I’ve started this article as a reply to Chris’ post and I should perhaps wrap up and clearly state my intention. What this whole reading of the carnival gives use is a glimpse into the ambivalence present in all people. This ambivalence Bakhtin describes as inherent to the dialogic nature of being (a person is not only this, but also this). In other words we all have conflicting sides to our personalities that need to be acted out. What the carnivalesque is, in a way, is a tactic that allow our socially “less palatable” side to come out by breaking down social barriers and norms. And yes, this usually takes on a grotesque form with out-of-scale costumes and, of course, face masks. And there is, as stated above, a clear social and, perhaps less evident, political, power behind this tactic because it orchestrates a social (dis)order so radically different from prevailing ones that it forces criticism. And I do think we see similar orchestrations happening at protests where a version of the carnivalesque as political tactic becomes quite efficient in “getting the message across”.

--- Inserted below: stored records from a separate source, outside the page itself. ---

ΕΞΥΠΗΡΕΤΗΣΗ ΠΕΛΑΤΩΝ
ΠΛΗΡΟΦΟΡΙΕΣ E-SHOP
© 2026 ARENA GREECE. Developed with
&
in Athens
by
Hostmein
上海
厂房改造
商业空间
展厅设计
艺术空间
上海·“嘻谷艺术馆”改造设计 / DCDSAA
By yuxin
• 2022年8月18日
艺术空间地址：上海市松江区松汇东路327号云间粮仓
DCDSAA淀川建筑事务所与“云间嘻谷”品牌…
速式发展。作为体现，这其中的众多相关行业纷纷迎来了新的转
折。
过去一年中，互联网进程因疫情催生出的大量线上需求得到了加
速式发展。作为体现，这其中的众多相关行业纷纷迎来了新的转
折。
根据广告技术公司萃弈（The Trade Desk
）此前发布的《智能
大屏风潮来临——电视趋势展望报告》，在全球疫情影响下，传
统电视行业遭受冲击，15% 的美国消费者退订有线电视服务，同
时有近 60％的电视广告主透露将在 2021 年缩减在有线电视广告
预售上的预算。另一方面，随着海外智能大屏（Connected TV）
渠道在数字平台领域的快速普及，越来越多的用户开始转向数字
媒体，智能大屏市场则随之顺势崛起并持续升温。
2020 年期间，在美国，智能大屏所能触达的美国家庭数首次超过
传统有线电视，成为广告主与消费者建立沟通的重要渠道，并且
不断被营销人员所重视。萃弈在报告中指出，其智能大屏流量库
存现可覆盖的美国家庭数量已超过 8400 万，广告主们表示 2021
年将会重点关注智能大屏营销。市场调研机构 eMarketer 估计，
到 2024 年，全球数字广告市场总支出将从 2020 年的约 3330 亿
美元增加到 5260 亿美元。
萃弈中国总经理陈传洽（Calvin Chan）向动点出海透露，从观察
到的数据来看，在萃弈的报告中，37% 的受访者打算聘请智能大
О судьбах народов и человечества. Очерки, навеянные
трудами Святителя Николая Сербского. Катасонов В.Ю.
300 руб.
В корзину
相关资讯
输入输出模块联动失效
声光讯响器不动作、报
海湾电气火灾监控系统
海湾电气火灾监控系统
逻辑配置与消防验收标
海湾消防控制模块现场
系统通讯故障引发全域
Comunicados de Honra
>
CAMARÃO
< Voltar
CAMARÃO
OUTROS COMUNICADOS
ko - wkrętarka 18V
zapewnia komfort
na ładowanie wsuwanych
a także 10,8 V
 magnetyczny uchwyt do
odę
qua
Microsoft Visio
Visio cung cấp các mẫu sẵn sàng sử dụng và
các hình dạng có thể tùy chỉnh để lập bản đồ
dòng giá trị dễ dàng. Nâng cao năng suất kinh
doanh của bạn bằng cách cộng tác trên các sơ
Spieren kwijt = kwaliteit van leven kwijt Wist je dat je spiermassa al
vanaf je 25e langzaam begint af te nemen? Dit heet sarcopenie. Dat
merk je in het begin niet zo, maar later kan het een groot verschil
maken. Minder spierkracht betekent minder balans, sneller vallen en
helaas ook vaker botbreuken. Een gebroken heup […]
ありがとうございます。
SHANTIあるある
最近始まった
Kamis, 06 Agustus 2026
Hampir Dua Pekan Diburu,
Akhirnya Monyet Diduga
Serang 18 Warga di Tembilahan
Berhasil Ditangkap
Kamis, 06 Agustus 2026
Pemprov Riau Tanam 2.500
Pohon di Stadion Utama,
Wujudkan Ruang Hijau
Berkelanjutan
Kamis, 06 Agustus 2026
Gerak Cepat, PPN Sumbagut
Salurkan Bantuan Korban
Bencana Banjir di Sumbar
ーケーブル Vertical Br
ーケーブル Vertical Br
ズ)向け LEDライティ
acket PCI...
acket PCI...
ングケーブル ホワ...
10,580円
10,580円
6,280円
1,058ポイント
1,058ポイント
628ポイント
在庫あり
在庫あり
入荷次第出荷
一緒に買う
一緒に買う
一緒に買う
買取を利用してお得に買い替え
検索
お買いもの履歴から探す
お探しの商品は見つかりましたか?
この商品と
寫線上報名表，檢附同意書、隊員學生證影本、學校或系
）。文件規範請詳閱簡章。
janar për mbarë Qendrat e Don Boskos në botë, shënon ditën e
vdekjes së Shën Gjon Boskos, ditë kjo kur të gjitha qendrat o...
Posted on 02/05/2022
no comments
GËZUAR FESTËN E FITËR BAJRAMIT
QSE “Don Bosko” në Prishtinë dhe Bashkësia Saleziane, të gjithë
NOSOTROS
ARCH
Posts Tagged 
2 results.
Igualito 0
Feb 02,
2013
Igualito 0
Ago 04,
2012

Ah, and Brighton was great. There is nothing like a beach town in the middle of winter. Grey skies, cold wind-swept promenades, quasi-deserted amusement parks, and yes, loud groups of costumed first year university students invading the streets by night fall, acting out their “rite de passage”.
(1) Shields, Rob. “Places on the Margin: Alternative Geographies of Modernity, Routledge, London, 1991.
(2) For the carnivalesque see Mikhail Bakhtin.